EPA Identifies “Unreasonable” Risks to Workers, Consumers from NMP Use
A new draft risk evaluation published by EPA in November identifies “unreasonable risks associated with acute and chronic inhalation and dermal exposure” to N-methylpyrrolidone, or NMP. The draft document (PDF) describes how workers and consumers could be adversely affected by NMP under certain conditions of use. EPA reviewed 30 potential uses of NMP to develop its draft risk evaluation. These potential uses include adhesives, sealants, arts and craft paints, paint and coating removers, adhesive removers, and degreasers. The agency did not find risk to the environment, occupational non-users, or workers in the general area of NMP use.  EPA urges workers who use products containing NMP to follow label instructions and applicable workplace regulations and to use appropriate personal protective equipment such as protective gloves. According to the agency, a variety of alternatives to NMP—including other chemical products and mechanical methods—are available for paint and coating removal. EPA intends to perform additional work to identify whether alternatives exist for other uses of NMP. 
A previous EPA risk assessment of NMP completed in 2015 indicates that both duration of use and a product’s concentration of NMP affect risk associated with NMP use. According to EPA’s 2015 risk assessment, short-term exposures (1–2 hours) to products containing 25 percent or less of NMP result in no risk. However, products containing higher concentrations of the chemical presented risks to users from acute and chronic exposures. NMP is a common alternative to the solvent methylene chloride, which is used in a variety of industries, including paint and coating removal, plastic processing, metal cleaning and degreasing, and adhesive manufacturing.

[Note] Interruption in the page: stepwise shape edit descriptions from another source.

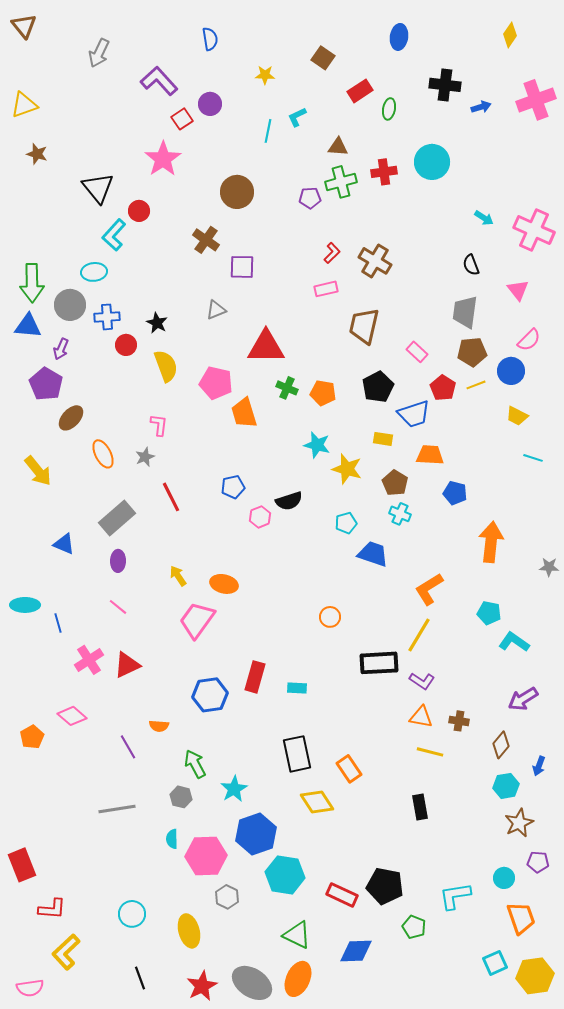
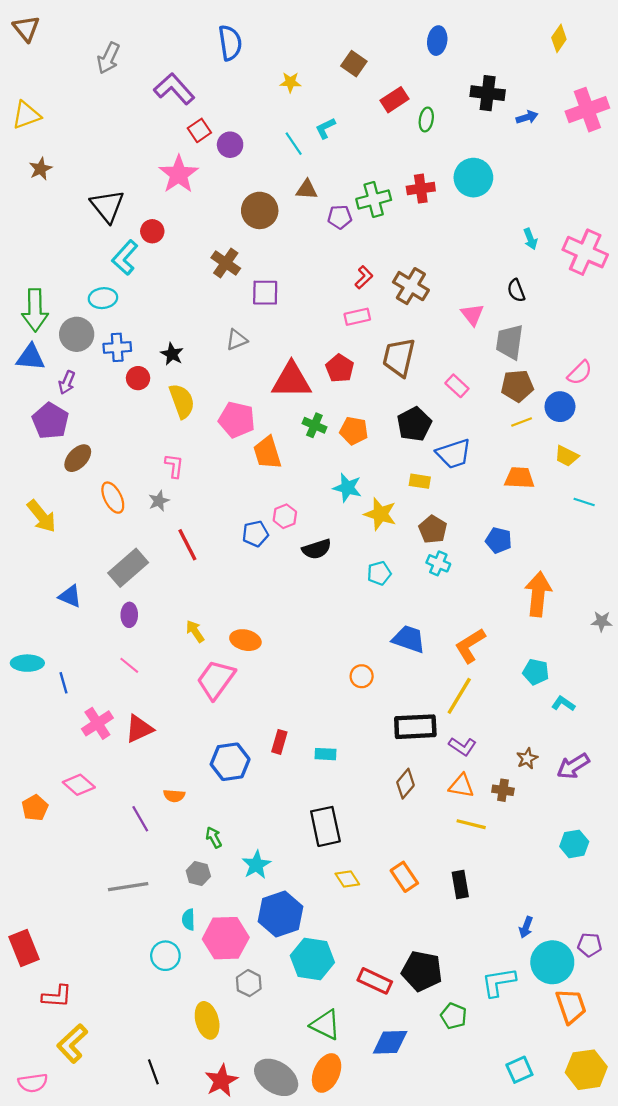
blue semicircle: (210, 39) -> (230, 43), size x1.4
purple circle: (210, 104) -> (230, 145), moved
cyan line: (268, 131) -> (294, 144), turned -45
brown triangle: (338, 147) -> (307, 190), moved
brown star: (37, 154) -> (40, 169), turned 30
cyan arrow: (484, 218) -> (530, 239), turned 36
pink triangle: (518, 290) -> (472, 315), moved
red pentagon: (443, 388) -> (340, 368), moved
orange trapezoid: (430, 455) -> (519, 478), moved
pink hexagon: (260, 517) -> (285, 516), moved
blue trapezoid: (373, 554) -> (409, 639), moved
cyan L-shape: (514, 642) -> (563, 704), size x0.7
red rectangle: (255, 677) -> (279, 742), size x0.7
brown diamond: (501, 745) -> (405, 784), moved
green arrow: (195, 764) -> (214, 837), size x0.7
blue arrow: (539, 766) -> (526, 927), moved
orange rectangle: (349, 769) -> (404, 877), moved
cyan hexagon: (506, 786) -> (574, 844), moved
yellow diamond: (317, 802) -> (347, 879), size x0.7
brown star: (519, 823) -> (527, 758), moved, size x0.7
cyan circle: (504, 878) -> (552, 962), size x1.8
cyan circle: (132, 914) -> (165, 956), moved
cyan square: (495, 963) -> (519, 1070), moved

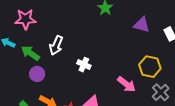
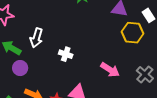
yellow hexagon: (150, 67) -> (133, 33), moved

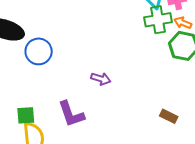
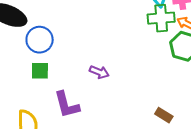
green square: (26, 115) -> (40, 71), moved

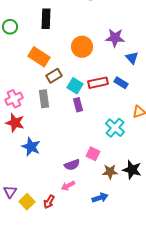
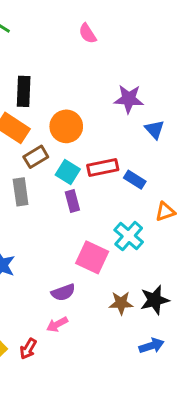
black rectangle: (46, 19) -> (24, 91), moved
orange circle: (82, 47) -> (66, 126), moved
blue rectangle: (121, 83) -> (135, 180), moved
pink square: (93, 154) -> (92, 257), moved, size x1.5
black star: (132, 170) -> (155, 300), turned -30
blue arrow: (100, 198) -> (152, 346), moved

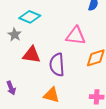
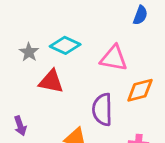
cyan diamond: (30, 17) -> (65, 45), moved
purple semicircle: (57, 65) -> (102, 110), moved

A draft risk evaluation published by EPA in October describes “adverse health risks associated with acute and chronic inhalation exposure” to methylene chloride under some conditions of use, and an EPA ban on retail distribution of methylene chloride to consumers went into effect on Nov. 22. When EPA originally proposed the ban, it also proposed to regulate NMP in paint and coating removal, but the agency did not finalize its proposed determination of “unreasonable risk” for NMP in paint and coating removal through regulatory action. Instead, EPA chose to incorporate NMP use in the risk evaluation for the chemical.  EPA’s new draft risk evaluation of NMP is the sixth that the agency has published under the amended Toxic Substances Control Act legislation. As amended by the Frank R. Lautenberg Chemical Safety for the 21st Century Act, which was signed into law in June 2016, TSCA requires EPA to complete risk evaluations for 10 chemicals, including NMP, within three years, or by December 2019. TSCA allows for a single six-month extension of this deadline.  EPA is accepting comments on its new draft risk evaluation until Jan. 6, 2020. Instructions for submitting comments are available in the Federal Register.  The Science Advisory Committee on Chemicals—a federal advisory committee charged with providing scientific advice, information, and recommendations to EPA on chemicals regulated under TSCA legislation—reviewed the draft risk evaluation during a meeting that was held in December. Information about the meeting can be found on EPA's website.
EPA urges workers who use products containing NMP to use appropriate personal protective equipment such as protective gloves.